╭─ Provided material

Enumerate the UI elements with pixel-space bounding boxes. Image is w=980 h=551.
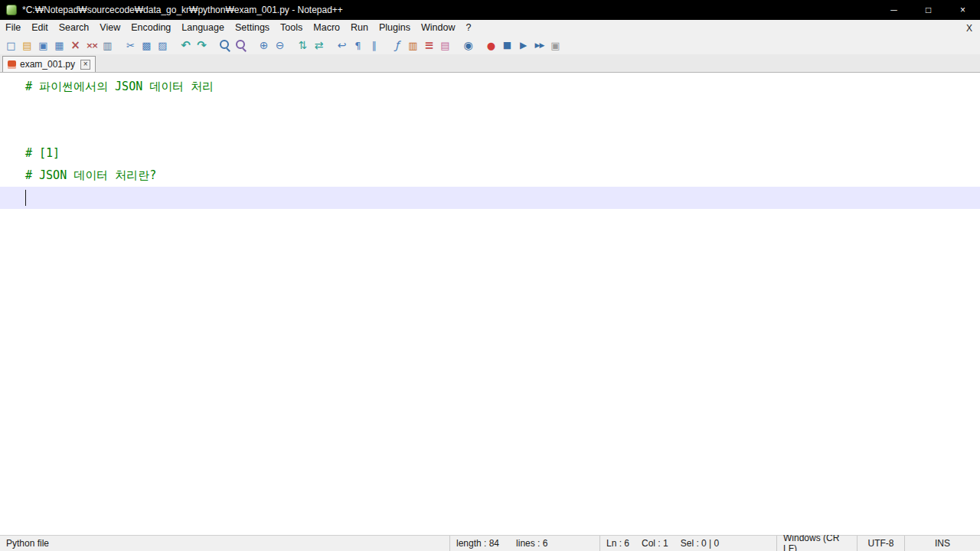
toolbar-group-clipboard <box>122 37 171 53</box>
menu-run[interactable]: Run <box>345 20 374 36</box>
menu-file[interactable]: File <box>0 20 26 36</box>
toolbar-group-search <box>217 37 249 53</box>
menu-language[interactable]: Language <box>176 20 230 36</box>
menu-plugins[interactable]: Plugins <box>374 20 416 36</box>
menu-edit[interactable]: Edit <box>26 20 54 36</box>
text-caret <box>25 190 26 206</box>
status-encoding[interactable]: UTF-8 <box>857 536 904 551</box>
undo-icon[interactable] <box>178 37 194 53</box>
menu-window[interactable]: Window <box>416 20 460 36</box>
menu-macro[interactable]: Macro <box>308 20 345 36</box>
window-title: *C:₩Notepad₩sourcecode₩data_go_kr₩python… <box>22 5 877 15</box>
close-button[interactable]: × <box>946 0 980 20</box>
toolbar-group-view <box>334 37 382 53</box>
toolbar-group-sync <box>295 37 327 53</box>
playback-macro-icon[interactable] <box>515 37 531 53</box>
toolbar-group-undo <box>178 37 210 53</box>
status-cursor-position: Ln : 6 Col : 1 Sel : 0 | 0 <box>599 536 776 551</box>
find-icon[interactable] <box>217 37 233 53</box>
toolbar-group-macro <box>483 37 564 53</box>
save-macro-icon[interactable] <box>547 37 564 53</box>
maximize-button[interactable]: □ <box>911 0 946 20</box>
toolbar-group-panels <box>389 37 453 53</box>
print-icon[interactable] <box>100 37 116 53</box>
sync-vertical-scroll-icon[interactable] <box>295 37 311 53</box>
cut-icon[interactable] <box>122 37 139 53</box>
indent-guide-icon[interactable] <box>366 37 382 53</box>
show-all-characters-icon[interactable] <box>350 37 366 53</box>
minimize-button[interactable]: ─ <box>877 0 911 20</box>
toolbar <box>0 36 980 54</box>
menu-bar: File Edit Search View Encoding Language … <box>0 20 980 36</box>
close-file-icon[interactable] <box>67 37 83 53</box>
toolbar-group-monitoring <box>460 37 476 53</box>
menu-settings[interactable]: Settings <box>230 20 275 36</box>
tab-exam-001-py[interactable]: exam_001.py <box>2 56 96 72</box>
unsaved-changes-icon <box>8 60 16 69</box>
status-bar: Python file length : 84 lines : 6 Ln : 6… <box>0 535 980 551</box>
title-bar: *C:₩Notepad₩sourcecode₩data_go_kr₩python… <box>0 0 980 20</box>
monitoring-icon[interactable] <box>460 37 476 53</box>
editor-line-4: # [1] <box>0 142 980 165</box>
menu-encoding[interactable]: Encoding <box>126 20 176 36</box>
word-wrap-icon[interactable] <box>334 37 350 53</box>
document-map-icon[interactable] <box>405 37 421 53</box>
toolbar-group-file <box>3 37 116 53</box>
copy-icon[interactable] <box>139 37 155 53</box>
status-column-number: Col : 1 <box>642 538 668 549</box>
notepad-plus-plus-logo-icon <box>6 5 17 15</box>
stop-macro-icon[interactable] <box>499 37 515 53</box>
function-list-icon[interactable] <box>389 37 405 53</box>
toolbar-group-zoom <box>256 37 288 53</box>
editor-line-2 <box>0 98 980 120</box>
editor-line-3 <box>0 120 980 142</box>
paste-icon[interactable] <box>155 37 171 53</box>
open-file-icon[interactable] <box>19 37 35 53</box>
status-doc-size: length : 84 lines : 6 <box>449 536 599 551</box>
menubar-close-button[interactable]: X <box>959 23 980 34</box>
status-length: length : 84 <box>456 538 499 549</box>
status-doc-type: Python file <box>0 536 449 551</box>
folder-as-workspace-icon[interactable] <box>437 37 453 53</box>
save-icon[interactable] <box>35 37 51 53</box>
zoom-in-icon[interactable] <box>256 37 272 53</box>
status-line-number: Ln : 6 <box>606 538 629 549</box>
redo-icon[interactable] <box>194 37 210 53</box>
menu-tools[interactable]: Tools <box>275 20 308 36</box>
menu-view[interactable]: View <box>94 20 126 36</box>
close-all-icon[interactable] <box>83 37 100 53</box>
replace-icon[interactable] <box>233 37 249 53</box>
save-all-icon[interactable] <box>51 37 67 53</box>
editor-line-1: # 파이썬에서의 JSON 데이터 처리 <box>0 76 980 98</box>
tab-bar: exam_001.py <box>0 54 980 73</box>
editor-area[interactable]: # 파이썬에서의 JSON 데이터 처리 # [1] # JSON 데이터 처리… <box>0 73 980 535</box>
status-selection: Sel : 0 | 0 <box>681 538 719 549</box>
editor-line-5: # JSON 데이터 처리란? <box>0 165 980 187</box>
status-eol-format[interactable]: Windows (CR LF) <box>776 536 857 551</box>
editor-line-6 <box>0 187 980 209</box>
notepad-plus-plus-window: *C:₩Notepad₩sourcecode₩data_go_kr₩python… <box>0 0 980 551</box>
tab-label: exam_001.py <box>20 59 75 70</box>
run-macro-multiple-icon[interactable] <box>531 37 547 53</box>
new-file-icon[interactable] <box>3 37 19 53</box>
menu-help[interactable]: ? <box>460 20 476 36</box>
status-lines: lines : 6 <box>516 538 547 549</box>
menu-search[interactable]: Search <box>54 20 95 36</box>
sync-horizontal-scroll-icon[interactable] <box>311 37 327 53</box>
document-list-icon[interactable] <box>421 37 437 53</box>
window-controls: ─ □ × <box>877 0 980 20</box>
status-insert-mode[interactable]: INS <box>904 536 980 551</box>
zoom-out-icon[interactable] <box>272 37 288 53</box>
tab-close-icon[interactable] <box>80 60 90 70</box>
record-macro-icon[interactable] <box>483 37 499 53</box>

╰─

_Your goal_
From the records above, state how many lines contain the word "macro", and leave out everything else.

_Solution_
7